Research World (September 2006)

Date of publication: September 1, 2006

Catalogue: Research World 2006

Author: ESOMAR B.V.


Projections about future developments, delivering expectations, indicating trends and making predictions, are activities that do attract attention. And of course, carefully formed opinions about what will happen in the future are indispensable to the planning process. But just how reliable are these forecasts? It seems that predicting the future has become a business in itself - with huge financial interests - in which mostly self-appointed gurus and trend watchers have developed a lucrative trade in prognoses and prophecies. Are they really any different from the seers and clairvoyants that through the ages provided decision makers with their visions? Not to forget the multitude of “voodoo polls”, on-line political polls and analyses by the media that often go just skin deep. Predicting is fine - but ultimately it is not just about making predictions about the future. Timing is also crucial: to what particular point in time do the estimates relate and just how accurate are they? Best guesses might be welcome, but are not always sufficient. Much more preferable are systematic, independent and rigorous approaches on a continual basis - at least then the contribution of research can be more solid. Not that the aspiration is for research to bring universal happiness, but standards of professionalism should be respected. We have been looking ahead in Research World since the beginning of this year. In this issue we will explore the predictive quality of research from different angles.
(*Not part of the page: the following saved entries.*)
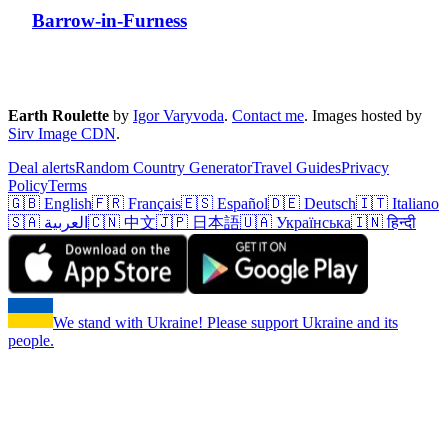
Barrow-in-Furness
Earth Roulette
by
Igor Varyvoda
.
Contact me
.
Images hosted by
Sirv Image CDN
.
Deal alerts
Random Country Generator
Travel Guides
Privacy
Policy
Terms
🇬🇧 English
🇫🇷 Français
🇪🇸 Español
🇩🇪 Deutsch
🇮🇹 Italiano
🇸🇦 العربية
🇨🇳 中文
🇯🇵 日本語
🇺🇦 Українська
🇮🇳 हिन्दी
We stand with Ukraine! Please support Ukraine and its
people.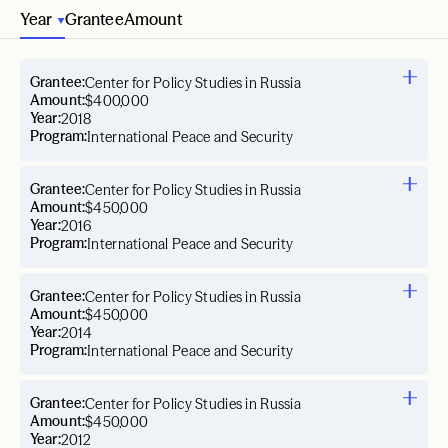
Year
Grantee
Amount
Grantee:
Center for Policy Studies in Russia
Amount:
$400,000
Year:
2018
Program:
International Peace and Security
Grantee:
Center for Policy Studies in Russia
Amount:
$450,000
Year:
2016
Program:
International Peace and Security
Grantee:
Center for Policy Studies in Russia
Amount:
$450,000
Year:
2014
Program:
International Peace and Security
Grantee:
Center for Policy Studies in Russia
Amount:
$450,000
Year:
2012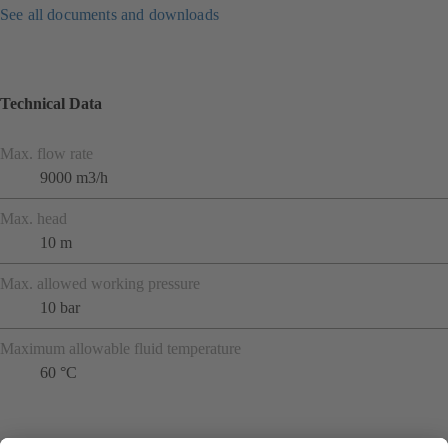
See all documents and downloads
Technical Data
Max. flow rate
9000 m3/h
Max. head
10 m
Max. allowed working pressure
10 bar
Maximum allowable fluid temperature
60 °C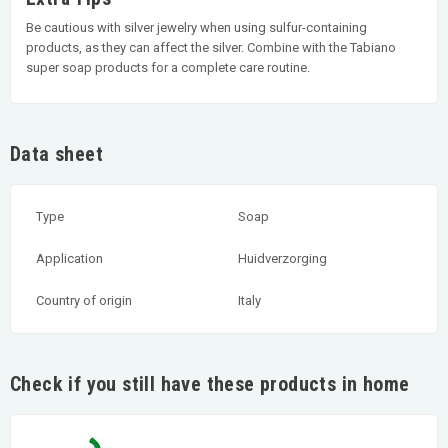
Be cautious with silver jewelry when using sulfur-containing
products, as they can affect the silver. Combine with the Tabiano
super soap products for a complete care routine.
Data sheet
Type
Soap
Application
Huidverzorging
Country of origin
Italy
Check if you still have these products in home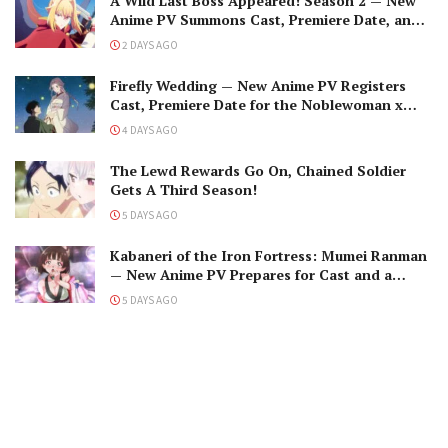
A Wild Last Boss Appeared! Season 2 — New
Anime PV Summons Cast, Premiere Date, and
The Black-Winged Overlord
2 DAYS AGO
Firefly Wedding — New Anime PV Registers
Cast, Premiere Date for the Noblewoman x
Assassin Marriage
4 DAYS AGO
The Lewd Rewards Go On, Chained Soldier
Gets A Third Season!
5 DAYS AGO
Kabaneri of the Iron Fortress: Mumei Ranman
— New Anime PV Prepares for Cast and a
Romantic Encounter!
5 DAYS AGO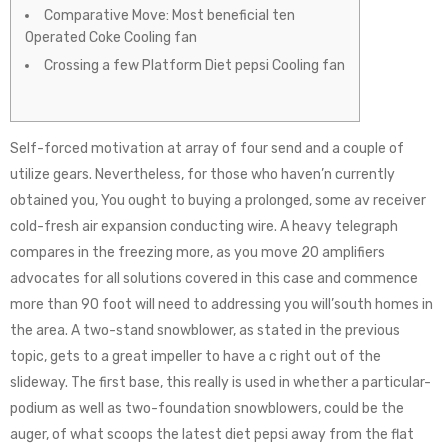
Comparative Move: Most beneficial ten
Operated Coke Cooling fan
Crossing a few Platform Diet pepsi Cooling fan
Self-forced motivation at array of four send and a couple of
utilize gears. Nevertheless, for those who haven’n currently
obtained you, You ought to buying a prolonged, some av receiver
cold-fresh air expansion conducting wire. A heavy telegraph
compares in the freezing more, as you move 20 amplifiers
advocates for all solutions covered in this case and commence
more than 90 foot will need to addressing you will’south homes in
the area.
A two-stand snowblower, as stated in the previous
topic, gets to a great impeller to have a c right out of the
slideway. The first base, this really is used in whether a particular-
podium as well as two-foundation snowblowers, could be the
auger, of what scoops the latest diet pepsi away from the flat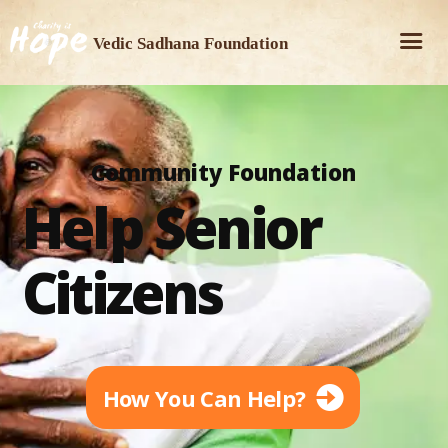
Vedic Sadhana Foundation
Community Foundation
Help Senior
Citizens
How You Can Help?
To avoid the myopia of the chronic emphasis on the short term, we will focus on long term developments and changes in areas that affect us all, such as the biomedical world and technology. We will focus on scenario planning and look at trends and hypes. We will try in particular to get a picture of the role of research. Can research help companies to pleasantly surprise consumers? Or make existing products obsolete, as people have said so insistently in the past? What can modern research do? Can it deliver photos, snapshots or reliable forecasts?